"Not the case, absolutely not the case. The managed lanes, which probably the community has heard about a lot lately, are really a glorified HOV and mass transit lane. Sometime in 2009, will also be allowed to be used by those willing to pay a toll. It's a choice, its an option."
The confusion lead Harris County Judge Ed Emmett to include it on the Commissioner's Court agenda.
"Somebody jumps up and says afterwards...I confess, I read blogs. I shouldn't but, somebody writes into the blog: 'HOW DARE THEY PUT A TOLL ON WHAT WAS A FREE HIGHWAY PAID FOR BY THE TAXPAYERS?' Well, nobody did that, but people sometimes hear what they want to hear, not what's reality."
Harris County Engineer Art Storey says he can understand why there has been so much confusion.
"There's more pavement out there than there's ever been before, and some of it is separated from the free lanes, and people generally want to know what it is.

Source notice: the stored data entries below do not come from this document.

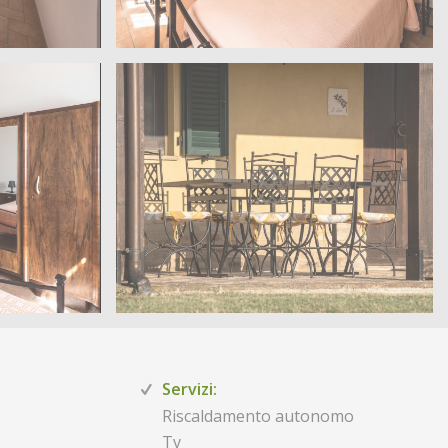
Servizi:
Riscaldamento autonomo
Tv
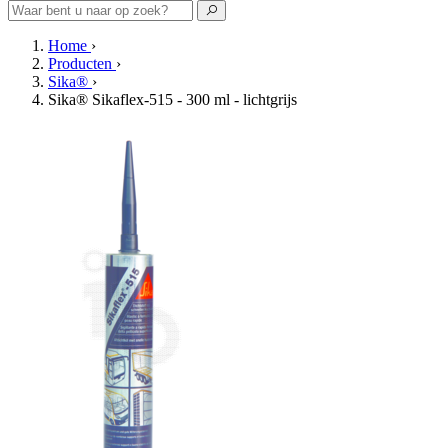
Home
›
Producten
›
Sika®
›
Sika® Sikaflex-515 - 300 ml - lichtgrijs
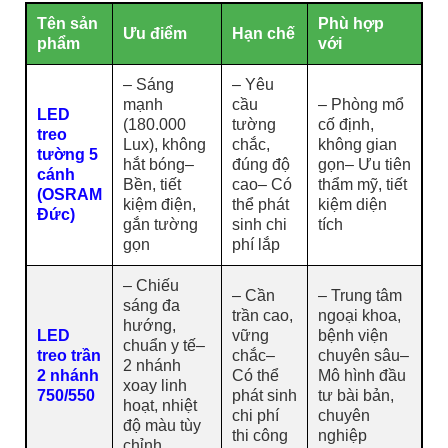
Tên sản
Phù hợp
Ưu điểm
Hạn chế
phẩm
với
– Sáng
– Yêu
mạnh
cầu
– Phòng mổ
LED
(180.000
tường
cố định,
treo
Lux), không
chắc,
không gian
tường 5
hắt bóng–
đúng độ
gọn– Ưu tiên
cánh
Bền, tiết
cao– Có
thẩm mỹ, tiết
(OSRAM
kiệm điện,
thể phát
kiệm diện
Đức)
gắn tường
sinh chi
tích
gọn
phí lắp
– Chiếu
– Cần
– Trung tâm
sáng đa
trần cao,
ngoại khoa,
hướng,
LED
vững
bệnh viện
chuẩn y tế–
treo trần
chắc–
chuyên sâu–
2 nhánh
2 nhánh
Có thể
Mô hình đầu
xoay linh
750/550
phát sinh
tư bài bản,
hoạt, nhiệt
chi phí
chuyên
độ màu tùy
thi công
nghiệp
chỉnh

So, that's why we spend this amount of time trying to explain that the managed lanes are really expanded capacity HOV lanes."
Judge Emmett says when you build something new like the four managed lanes in the middle, it takes some getting used to.
"When West Park Tollway was built and it was E-Z tag only. People went 'OH MY GOSH, YOU DON'T HAVE ANY TOLL BOOTHS'. But, it obviously worked out and people use it just fine. The managed lanes are the same way. People will adjust to them. There are two going each direction, 24 hours a day, versus the reversible HOV lanes that are there now."
Waskowiak: "I think people will like it, once they get used to it, once the lane's open."
Pat Waskowiak with the Houston-Galveston area council says other public meetings should clarify the confusion about the project. Bottom line, it will mean more capacity on the free lanes and more transit capacity on the managed lanes.
Pat Hernandez, KUHF...Houston Public Radio News.